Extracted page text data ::
::::::
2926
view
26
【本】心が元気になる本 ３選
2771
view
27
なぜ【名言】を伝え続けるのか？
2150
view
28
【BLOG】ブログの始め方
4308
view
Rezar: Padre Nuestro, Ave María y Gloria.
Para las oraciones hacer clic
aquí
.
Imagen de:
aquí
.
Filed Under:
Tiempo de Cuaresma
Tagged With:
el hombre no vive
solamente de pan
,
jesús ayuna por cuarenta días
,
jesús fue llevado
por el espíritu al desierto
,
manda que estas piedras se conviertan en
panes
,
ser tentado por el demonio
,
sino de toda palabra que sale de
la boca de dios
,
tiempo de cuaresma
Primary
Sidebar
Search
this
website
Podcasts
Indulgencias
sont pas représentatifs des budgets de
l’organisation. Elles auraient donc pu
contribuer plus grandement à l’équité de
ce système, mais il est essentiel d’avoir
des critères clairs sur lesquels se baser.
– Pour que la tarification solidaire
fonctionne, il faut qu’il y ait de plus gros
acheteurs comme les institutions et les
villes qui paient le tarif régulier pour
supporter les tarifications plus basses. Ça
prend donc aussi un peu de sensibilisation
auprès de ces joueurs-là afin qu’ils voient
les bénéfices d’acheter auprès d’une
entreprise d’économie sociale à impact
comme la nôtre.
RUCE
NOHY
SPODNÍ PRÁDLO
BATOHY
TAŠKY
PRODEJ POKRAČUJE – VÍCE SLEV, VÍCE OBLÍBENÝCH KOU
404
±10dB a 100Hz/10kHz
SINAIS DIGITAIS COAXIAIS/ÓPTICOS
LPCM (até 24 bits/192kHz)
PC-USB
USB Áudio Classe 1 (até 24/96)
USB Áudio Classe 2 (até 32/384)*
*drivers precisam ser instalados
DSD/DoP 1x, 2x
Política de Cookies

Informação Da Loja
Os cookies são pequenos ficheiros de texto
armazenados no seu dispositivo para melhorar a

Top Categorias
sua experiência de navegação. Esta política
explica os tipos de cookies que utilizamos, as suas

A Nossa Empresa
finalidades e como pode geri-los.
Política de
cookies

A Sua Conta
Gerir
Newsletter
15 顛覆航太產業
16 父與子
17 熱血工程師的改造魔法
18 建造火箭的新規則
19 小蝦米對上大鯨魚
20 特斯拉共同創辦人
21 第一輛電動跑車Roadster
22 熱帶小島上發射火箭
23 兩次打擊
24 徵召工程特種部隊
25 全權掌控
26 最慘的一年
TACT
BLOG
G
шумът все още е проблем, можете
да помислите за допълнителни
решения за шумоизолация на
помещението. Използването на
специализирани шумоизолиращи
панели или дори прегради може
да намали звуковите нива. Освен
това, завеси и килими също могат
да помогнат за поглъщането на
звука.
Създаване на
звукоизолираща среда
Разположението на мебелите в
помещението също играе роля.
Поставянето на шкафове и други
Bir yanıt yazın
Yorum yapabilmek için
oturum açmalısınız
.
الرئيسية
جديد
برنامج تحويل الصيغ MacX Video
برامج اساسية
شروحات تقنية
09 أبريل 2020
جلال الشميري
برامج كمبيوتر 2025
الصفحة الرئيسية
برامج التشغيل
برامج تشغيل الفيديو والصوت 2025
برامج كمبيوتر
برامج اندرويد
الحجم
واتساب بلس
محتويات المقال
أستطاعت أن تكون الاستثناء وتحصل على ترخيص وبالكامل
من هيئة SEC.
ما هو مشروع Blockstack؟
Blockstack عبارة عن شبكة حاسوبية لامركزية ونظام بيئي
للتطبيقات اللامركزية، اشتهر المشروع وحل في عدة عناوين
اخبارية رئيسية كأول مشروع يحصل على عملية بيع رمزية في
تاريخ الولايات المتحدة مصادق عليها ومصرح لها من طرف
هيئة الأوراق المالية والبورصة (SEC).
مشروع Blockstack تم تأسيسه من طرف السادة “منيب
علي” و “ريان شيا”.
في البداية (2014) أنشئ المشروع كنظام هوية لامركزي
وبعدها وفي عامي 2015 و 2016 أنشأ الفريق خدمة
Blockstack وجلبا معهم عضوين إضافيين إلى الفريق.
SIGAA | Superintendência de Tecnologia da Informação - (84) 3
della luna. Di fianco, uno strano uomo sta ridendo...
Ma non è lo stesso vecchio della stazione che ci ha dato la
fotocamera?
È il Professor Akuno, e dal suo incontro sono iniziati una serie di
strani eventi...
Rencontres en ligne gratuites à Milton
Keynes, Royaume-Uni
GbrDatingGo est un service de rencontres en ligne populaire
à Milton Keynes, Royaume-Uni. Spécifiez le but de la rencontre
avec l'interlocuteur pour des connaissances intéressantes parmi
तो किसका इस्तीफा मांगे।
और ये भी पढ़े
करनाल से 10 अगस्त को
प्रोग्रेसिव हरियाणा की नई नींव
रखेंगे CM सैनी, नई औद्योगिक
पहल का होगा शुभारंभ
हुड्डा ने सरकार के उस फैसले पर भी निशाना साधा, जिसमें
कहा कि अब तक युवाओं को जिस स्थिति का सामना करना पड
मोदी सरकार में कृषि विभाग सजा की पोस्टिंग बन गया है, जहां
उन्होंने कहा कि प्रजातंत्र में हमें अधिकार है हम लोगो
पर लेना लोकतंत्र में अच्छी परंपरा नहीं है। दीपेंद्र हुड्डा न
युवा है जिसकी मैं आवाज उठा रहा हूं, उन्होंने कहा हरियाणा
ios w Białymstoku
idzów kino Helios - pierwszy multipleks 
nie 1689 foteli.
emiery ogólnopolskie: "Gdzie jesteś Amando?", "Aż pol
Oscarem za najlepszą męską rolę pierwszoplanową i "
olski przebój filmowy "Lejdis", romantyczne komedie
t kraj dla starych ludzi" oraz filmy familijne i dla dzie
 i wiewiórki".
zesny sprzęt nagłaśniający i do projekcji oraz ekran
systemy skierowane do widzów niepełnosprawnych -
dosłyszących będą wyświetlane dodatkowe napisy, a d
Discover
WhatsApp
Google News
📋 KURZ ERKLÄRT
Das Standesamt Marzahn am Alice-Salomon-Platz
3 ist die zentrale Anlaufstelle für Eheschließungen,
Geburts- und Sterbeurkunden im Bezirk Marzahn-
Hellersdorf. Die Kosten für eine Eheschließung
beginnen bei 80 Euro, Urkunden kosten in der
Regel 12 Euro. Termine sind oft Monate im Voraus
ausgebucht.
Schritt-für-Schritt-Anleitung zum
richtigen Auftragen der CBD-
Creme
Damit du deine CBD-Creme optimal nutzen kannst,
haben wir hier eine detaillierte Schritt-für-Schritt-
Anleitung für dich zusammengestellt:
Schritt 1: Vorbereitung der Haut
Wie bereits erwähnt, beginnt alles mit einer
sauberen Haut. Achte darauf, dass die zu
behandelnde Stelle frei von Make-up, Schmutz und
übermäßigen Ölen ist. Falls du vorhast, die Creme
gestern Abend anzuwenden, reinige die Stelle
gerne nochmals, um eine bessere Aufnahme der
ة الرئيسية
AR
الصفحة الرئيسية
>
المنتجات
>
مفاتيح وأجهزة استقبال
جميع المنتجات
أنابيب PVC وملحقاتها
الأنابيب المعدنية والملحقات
::::::
Work out how many lines of the preceding data contain the word "Haut". Reply with that number only.

2